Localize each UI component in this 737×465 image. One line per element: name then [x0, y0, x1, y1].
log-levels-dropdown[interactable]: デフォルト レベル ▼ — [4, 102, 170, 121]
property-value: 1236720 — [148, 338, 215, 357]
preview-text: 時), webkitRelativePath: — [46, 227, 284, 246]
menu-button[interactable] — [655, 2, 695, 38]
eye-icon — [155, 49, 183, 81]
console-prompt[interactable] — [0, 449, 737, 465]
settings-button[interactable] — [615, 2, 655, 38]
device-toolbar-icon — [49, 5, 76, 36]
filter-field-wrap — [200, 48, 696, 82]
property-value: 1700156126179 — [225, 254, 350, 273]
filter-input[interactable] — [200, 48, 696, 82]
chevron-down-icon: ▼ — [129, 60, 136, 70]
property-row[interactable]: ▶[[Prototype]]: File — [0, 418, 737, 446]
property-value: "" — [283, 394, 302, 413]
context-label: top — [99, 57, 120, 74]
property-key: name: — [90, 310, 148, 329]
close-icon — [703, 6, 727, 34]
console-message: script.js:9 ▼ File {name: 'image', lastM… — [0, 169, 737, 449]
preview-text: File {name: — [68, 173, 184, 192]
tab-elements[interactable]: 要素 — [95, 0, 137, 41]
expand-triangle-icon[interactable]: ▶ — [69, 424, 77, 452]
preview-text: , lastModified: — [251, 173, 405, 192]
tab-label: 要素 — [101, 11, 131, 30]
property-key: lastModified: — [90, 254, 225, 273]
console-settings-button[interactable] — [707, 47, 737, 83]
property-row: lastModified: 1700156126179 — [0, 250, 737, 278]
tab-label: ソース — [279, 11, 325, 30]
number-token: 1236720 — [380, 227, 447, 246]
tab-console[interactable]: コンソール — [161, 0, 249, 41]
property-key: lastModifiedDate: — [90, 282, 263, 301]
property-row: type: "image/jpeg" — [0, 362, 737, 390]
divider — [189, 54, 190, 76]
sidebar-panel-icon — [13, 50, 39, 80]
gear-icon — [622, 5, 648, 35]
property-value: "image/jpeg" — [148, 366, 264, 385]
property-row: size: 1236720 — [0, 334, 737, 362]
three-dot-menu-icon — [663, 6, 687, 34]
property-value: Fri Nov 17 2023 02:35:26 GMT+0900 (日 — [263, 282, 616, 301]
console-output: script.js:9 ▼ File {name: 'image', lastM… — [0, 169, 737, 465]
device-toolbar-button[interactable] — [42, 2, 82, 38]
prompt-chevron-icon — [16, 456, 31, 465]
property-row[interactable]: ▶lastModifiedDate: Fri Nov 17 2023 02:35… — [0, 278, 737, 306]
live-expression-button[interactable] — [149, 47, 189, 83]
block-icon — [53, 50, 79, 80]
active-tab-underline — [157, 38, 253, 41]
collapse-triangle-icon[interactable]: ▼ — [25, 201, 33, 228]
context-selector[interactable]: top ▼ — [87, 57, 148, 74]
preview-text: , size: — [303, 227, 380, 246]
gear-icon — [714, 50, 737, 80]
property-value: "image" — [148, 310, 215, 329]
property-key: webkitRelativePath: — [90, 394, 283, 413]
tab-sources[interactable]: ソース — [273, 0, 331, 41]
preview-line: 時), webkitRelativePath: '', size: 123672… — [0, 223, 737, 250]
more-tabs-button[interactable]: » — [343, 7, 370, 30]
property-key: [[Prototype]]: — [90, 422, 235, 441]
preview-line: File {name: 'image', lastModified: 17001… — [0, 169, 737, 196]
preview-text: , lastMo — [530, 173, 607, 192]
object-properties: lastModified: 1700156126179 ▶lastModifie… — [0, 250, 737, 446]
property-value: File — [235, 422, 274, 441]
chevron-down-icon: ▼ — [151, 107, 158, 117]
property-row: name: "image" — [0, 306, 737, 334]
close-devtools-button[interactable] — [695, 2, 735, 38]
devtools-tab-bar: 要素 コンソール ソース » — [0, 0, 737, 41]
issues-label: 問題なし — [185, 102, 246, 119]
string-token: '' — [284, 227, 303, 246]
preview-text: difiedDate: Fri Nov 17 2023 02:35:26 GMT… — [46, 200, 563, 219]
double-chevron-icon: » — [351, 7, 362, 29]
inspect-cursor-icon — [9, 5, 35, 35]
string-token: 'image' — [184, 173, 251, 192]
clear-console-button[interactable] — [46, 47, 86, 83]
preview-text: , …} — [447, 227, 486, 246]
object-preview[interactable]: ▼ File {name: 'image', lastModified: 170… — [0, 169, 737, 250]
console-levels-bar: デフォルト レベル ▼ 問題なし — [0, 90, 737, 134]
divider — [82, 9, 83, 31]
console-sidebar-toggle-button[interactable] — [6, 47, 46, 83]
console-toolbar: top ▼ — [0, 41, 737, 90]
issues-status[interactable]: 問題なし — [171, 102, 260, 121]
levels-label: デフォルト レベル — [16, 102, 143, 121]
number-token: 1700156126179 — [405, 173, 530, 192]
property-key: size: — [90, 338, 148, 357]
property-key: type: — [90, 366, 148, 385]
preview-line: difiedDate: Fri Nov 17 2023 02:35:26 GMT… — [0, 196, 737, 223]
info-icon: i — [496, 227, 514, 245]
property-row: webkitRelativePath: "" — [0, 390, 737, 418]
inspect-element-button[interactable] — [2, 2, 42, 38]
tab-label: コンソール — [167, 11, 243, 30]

------------------------------------------------------------

Say how many lines of the records include the string "triangle"; the number alone is enough.

ANSWER TO THIS PROBLEM: 2